Les États-Unis et l’Iran se rapprochent d’un possible accord pour mettre fin à la guerre qui les oppose depuis plusieurs mois. Ce dimanche, Donald Trump a évoqué une avancée significative dans les discussions, mentionnant un compromis « largement négocié » qui inclurait la réouverture du détroit d’Ormuz, un passage crucial pour le commerce maritime mondial.
EN BREF
- Les États-Unis et l’Iran finalisent un accord de paix potentiel.
- Réouverture du détroit d’Ormuz prévue dans le cadre des négociations.
- La question nucléaire sera abordée ultérieurement.
Selon des sources médiatiques américaines, cet accord permettrait aux navires de traverser à nouveau le détroit d’Ormuz, tout en assouplissant certaines sanctions imposées à l’Iran. Toutefois, le sujet délicat du programme nucléaire iranien sera écarté des discussions actuelles et pourra faire l’objet de négociations futures.
Des informations rapportées par CBS News indiquent que la proposition actuelle inclut le déblocage de certains actifs iraniens détenus à l’étranger, ainsi qu’une prolongation des discussions de 30 jours. Cette période supplémentaire a également été confirmée par le Wall Street Journal.
Esmaïl Baghaï, porte-parole du ministère iranien des Affaires étrangères, a déclaré que Téhéran était en phase de finalisation d’un protocole d’accord avec les États-Unis. Cependant, il a souligné que cela ne garantissait pas un accord sur des questions cruciales, notamment celle du nucléaire, à ce stade des discussions.
Les tensions autour du détroit d’Ormuz, qui est bloqué par l’Iran depuis le début de la guerre, figurent parmi les points critiques de l’accord. De plus, la levée du blocus naval imposé par les États-Unis sur les ports iraniens est un aspect essentiel des négociations.
Le Premier ministre pakistanais, Shehbaz Sharif, agissant en tant que médiateur, a exprimé son espoir de voir les négociations se poursuivre rapidement. Une première rencontre entre les responsables américains et iraniens s’était tenue à Islamabad le 11 avril, mais n’avait pas abouti.
Le président Trump a partagé sur sa plateforme Truth Social que l’accord discuté comprend également la réouverture du détroit d’Ormuz.

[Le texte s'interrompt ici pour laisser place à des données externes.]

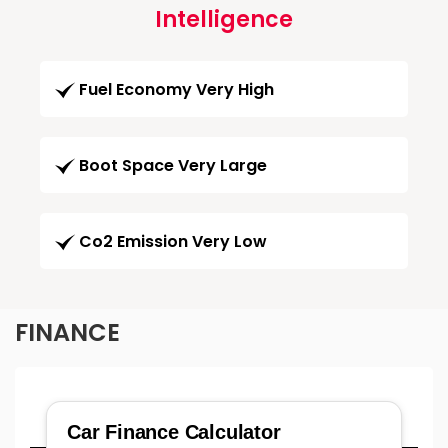
Intelligence
Fuel Economy Very High
Boot Space Very Large
Co2 Emission Very Low
FINANCE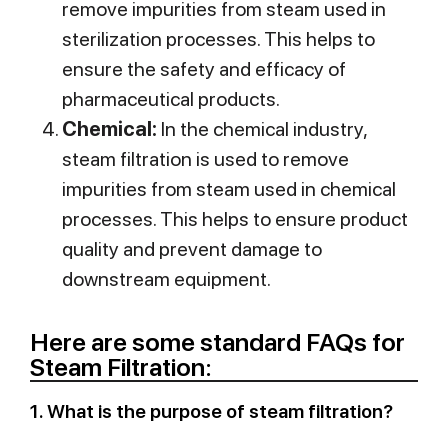
remove impurities from steam used in
sterilization processes. This helps to
ensure the safety and efficacy of
pharmaceutical products.
Chemical:
In the chemical industry,
steam filtration is used to remove
impurities from steam used in chemical
processes. This helps to ensure product
quality and prevent damage to
downstream equipment.
Here are some standard FAQs for
Steam Filtration:
1. What is the purpose of steam filtration?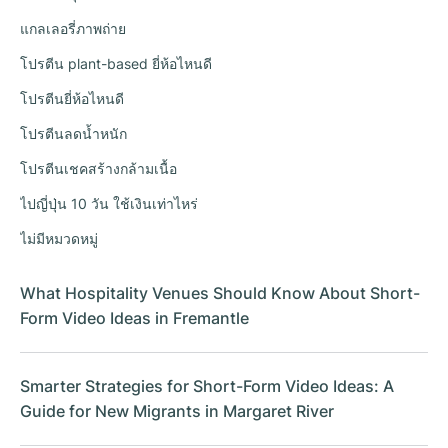
แกลเลอรี่ภาพถ่าย
โปรตีน plant-based ยี่ห้อไหนดี
โปรตีนยี่ห้อไหนดี
โปรตีนลดน้ำหนัก
โปรตีนเชคสร้างกล้ามเนื้อ
ไปญี่ปุ่น 10 วัน ใช้เงินเท่าไหร่
ไม่มีหมวดหมู่
What Hospitality Venues Should Know About Short-
Form Video Ideas in Fremantle
Smarter Strategies for Short-Form Video Ideas: A
Guide for New Migrants in Margaret River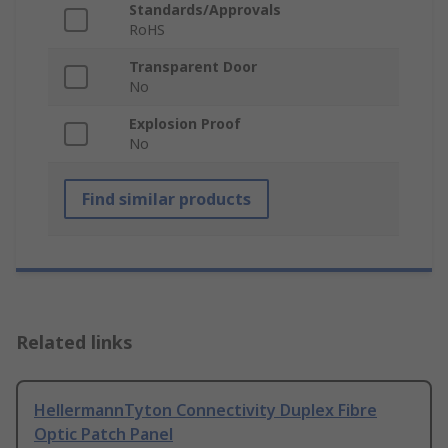
Standards/Approvals
RoHS
Transparent Door
No
Explosion Proof
No
Find similar products
Related links
HellermannTyton Connectivity Duplex Fibre
Optic Patch Panel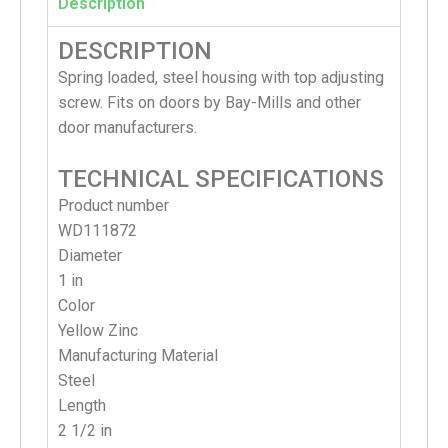
Description
DESCRIPTION
Spring loaded, steel housing with top adjusting
screw. Fits on doors by Bay-Mills and other
door manufacturers.
TECHNICAL SPECIFICATIONS
Product number
WD111872
Diameter
1 in
Color
Yellow Zinc
Manufacturing Material
Steel
Length
2 1/2 in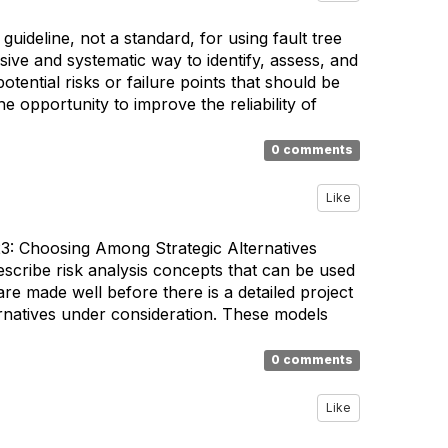
uideline, not a standard, for using fault tree
ive and systematic way to identify, assess, and
tential risks or failure points that should be
 opportunity to improve the reliability of
0 comments
Like
3: Choosing Among Strategic Alternatives
scribe risk analysis concepts that can be used
re made well before there is a detailed project
ernatives under consideration. These models
0 comments
Like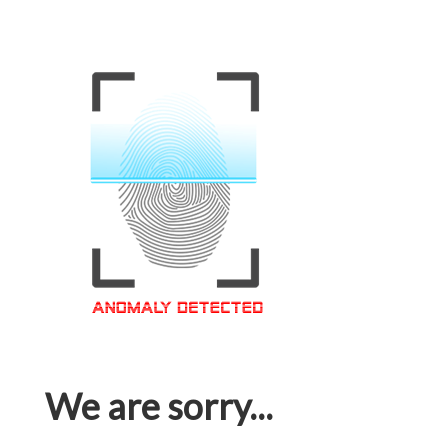
We are sorry...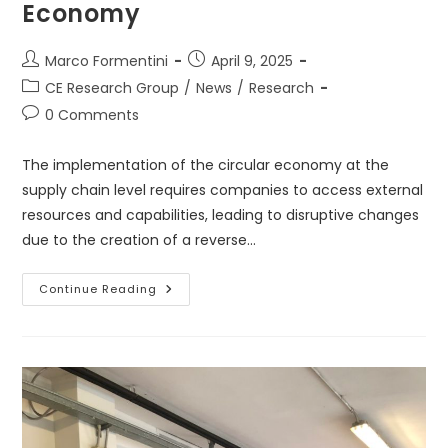
Economy
Post
Post
Marco Formentini
April 9, 2025
author:
published:
Post
CE Research Group
/
News
/
Research
category:
Post
0 Comments
comments:
The implementation of the circular economy at the
supply chain level requires companies to access external
resources and capabilities, leading to disruptive changes
due to the creation of a reverse…
The
Continue Reading
Trasition
Towards
Circular
Economy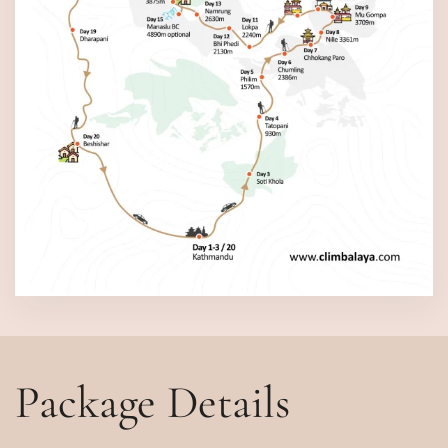
Package Details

Cette communication a suivi des échanges téléphoniques avec plusieurs dirigeants du Golfe, ainsi qu’avec le Premier ministre israélien Benjamin Netanyahu. Les médias américains rapportent des divergences de position entre Trump, favorable à une solution diplomatique, et Netanyahu, qui prône une reprise des combats.
Ce rapprochement entre les deux nations intervient après des mois de tensions et de menaces. Lors d’une récente interview, Trump a évalué à « 50-50 » les chances d’un accord fructueux ou d’une reprise des hostilités. En parallèle, Mohammad Bagher Ghalibaf, principal négociateur iranien, a averti que l’Iran donnerait une réponse « écrasante » si les États-Unis relançaient les hostilités.
Avec un cessez-le-feu en vigueur depuis le 8 avril, les efforts diplomatiques se multiplient pour éviter une escalade du conflit, qui a déjà causé des milliers de morts et perturbé l’économie mondiale. L’émir du Qatar, cheikh Tamim ben Hamad Al-Thani, a également été en contact avec Trump, appelant à privilégier des solutions pacifiques.
Les Iraniens, de leur côté, expriment leur lassitude face à la situation actuelle, où l’incertitude est omniprésente. « L’état de +ni guerre ni paix+ est bien pire que la guerre elle-même », confie Shahrzad, une Iranienne jointe par téléphone depuis Paris.
Sur le front libanais, les tensions demeurent également vives. Malgré le cessez-le-feu, l’armée israélienne continue de mener des opérations dans le sud du Liban, et des frappes ont causé des dégâts à des infrastructures civiles. La situation reste donc fragile, tant sur le plan militaire que diplomatique.